Comment by hughdbrown
Comment by hughdbrown 6 days ago
In my experience, the most pernicious temptation is to take the buggy, non-working code you have now and to try to modify it with "fixes" until the code works. In my experience, you often cannot get broken code to become working code because there are too many possible changes to make. In my view, it is much easier to break working code than it is to fix broken code.
Suppose you have a complete chain of N Christmas lights and they do not work when turned on. The temptation is to go through all the lights and to substitute in a single working light until you identify the non-working light.
But suppose there are multiple non-working lights? You'll never find the error with this approach. Instead, you need to start with the minimal working approach -- possibly just a single light (if your Christmas lights work that way), adding more lights until you hit an error. In fact, the best case is if you have a broken string of lights and a similar but working string of lights!
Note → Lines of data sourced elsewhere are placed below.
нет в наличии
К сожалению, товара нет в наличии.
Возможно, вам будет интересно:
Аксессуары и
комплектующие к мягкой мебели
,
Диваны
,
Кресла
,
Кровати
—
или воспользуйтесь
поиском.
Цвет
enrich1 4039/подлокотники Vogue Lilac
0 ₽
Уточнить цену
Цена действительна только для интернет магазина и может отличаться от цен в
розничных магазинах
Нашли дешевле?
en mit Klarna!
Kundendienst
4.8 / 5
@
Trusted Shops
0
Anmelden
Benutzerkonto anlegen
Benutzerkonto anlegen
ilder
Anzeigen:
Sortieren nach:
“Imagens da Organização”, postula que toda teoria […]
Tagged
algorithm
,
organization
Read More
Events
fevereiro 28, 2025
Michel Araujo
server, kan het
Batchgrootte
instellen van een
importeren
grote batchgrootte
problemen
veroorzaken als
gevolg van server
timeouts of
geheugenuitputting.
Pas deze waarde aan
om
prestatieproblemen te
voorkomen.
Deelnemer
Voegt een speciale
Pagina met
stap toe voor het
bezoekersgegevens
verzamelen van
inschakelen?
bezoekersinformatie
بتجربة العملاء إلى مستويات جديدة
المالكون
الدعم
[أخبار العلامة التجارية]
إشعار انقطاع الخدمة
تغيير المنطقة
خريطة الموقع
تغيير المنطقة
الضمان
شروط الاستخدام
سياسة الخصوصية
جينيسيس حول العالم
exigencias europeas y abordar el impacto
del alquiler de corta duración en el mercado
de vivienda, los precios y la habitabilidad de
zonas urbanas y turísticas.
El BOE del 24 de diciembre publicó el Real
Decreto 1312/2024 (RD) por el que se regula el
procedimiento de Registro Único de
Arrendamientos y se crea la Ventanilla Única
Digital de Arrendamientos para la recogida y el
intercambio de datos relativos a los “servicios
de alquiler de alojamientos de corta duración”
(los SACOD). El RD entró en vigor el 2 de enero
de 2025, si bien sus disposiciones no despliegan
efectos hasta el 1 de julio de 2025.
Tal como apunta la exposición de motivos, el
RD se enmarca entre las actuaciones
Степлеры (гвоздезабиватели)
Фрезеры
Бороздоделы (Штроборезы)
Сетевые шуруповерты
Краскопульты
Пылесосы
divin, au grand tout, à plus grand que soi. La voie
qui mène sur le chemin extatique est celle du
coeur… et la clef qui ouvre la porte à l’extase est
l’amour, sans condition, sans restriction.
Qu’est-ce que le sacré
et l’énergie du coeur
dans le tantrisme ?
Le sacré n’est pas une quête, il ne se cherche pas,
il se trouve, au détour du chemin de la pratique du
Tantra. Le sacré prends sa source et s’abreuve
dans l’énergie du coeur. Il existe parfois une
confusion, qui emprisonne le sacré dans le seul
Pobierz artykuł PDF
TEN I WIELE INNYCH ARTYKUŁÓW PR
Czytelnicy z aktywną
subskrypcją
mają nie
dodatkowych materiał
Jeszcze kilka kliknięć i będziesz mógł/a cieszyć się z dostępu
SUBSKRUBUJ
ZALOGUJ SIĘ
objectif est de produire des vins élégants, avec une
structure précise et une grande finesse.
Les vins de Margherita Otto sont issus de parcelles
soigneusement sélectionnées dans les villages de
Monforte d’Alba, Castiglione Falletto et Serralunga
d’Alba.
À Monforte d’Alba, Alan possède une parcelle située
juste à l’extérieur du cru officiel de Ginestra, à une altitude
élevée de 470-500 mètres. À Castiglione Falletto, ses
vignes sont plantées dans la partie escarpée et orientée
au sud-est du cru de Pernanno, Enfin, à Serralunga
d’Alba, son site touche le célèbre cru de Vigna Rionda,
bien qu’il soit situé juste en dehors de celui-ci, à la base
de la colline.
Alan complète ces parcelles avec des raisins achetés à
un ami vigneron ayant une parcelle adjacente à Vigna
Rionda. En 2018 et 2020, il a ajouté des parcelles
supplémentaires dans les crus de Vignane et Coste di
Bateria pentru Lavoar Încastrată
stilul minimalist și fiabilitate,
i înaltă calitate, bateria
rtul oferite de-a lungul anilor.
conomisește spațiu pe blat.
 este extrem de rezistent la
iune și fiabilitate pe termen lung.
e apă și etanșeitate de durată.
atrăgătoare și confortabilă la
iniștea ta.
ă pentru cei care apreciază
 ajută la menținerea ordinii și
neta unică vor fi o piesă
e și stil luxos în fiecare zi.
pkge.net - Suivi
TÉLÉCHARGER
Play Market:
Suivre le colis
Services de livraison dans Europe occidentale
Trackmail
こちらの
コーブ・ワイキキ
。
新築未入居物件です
Then you can easily swap a test bulb out of the broken string and into the working chain until you find all the bad bulbs in the broken string.
Starting with a minimal working example is the best way to fix a bug I have found. And you will find you resist this because you believe that you are close and it is too time-consuming to start from scratch. In practice, it tends to be a real time-saver, not the opposite.
The quickest solution, assuming learning from the problem isn't the priority, might be to replace the entire chain of lights without testing any of them. I've been part of some elusive production issues where eventually 1-2 team members attempted a rewrite of the offending routine while everyone else debugged it, and the rewrite "won" and shipped to production before we found the bug. Heresy I know. In at least one case we never found the bug, because we could only dedicate a finite amount of time to a "fixed" issue.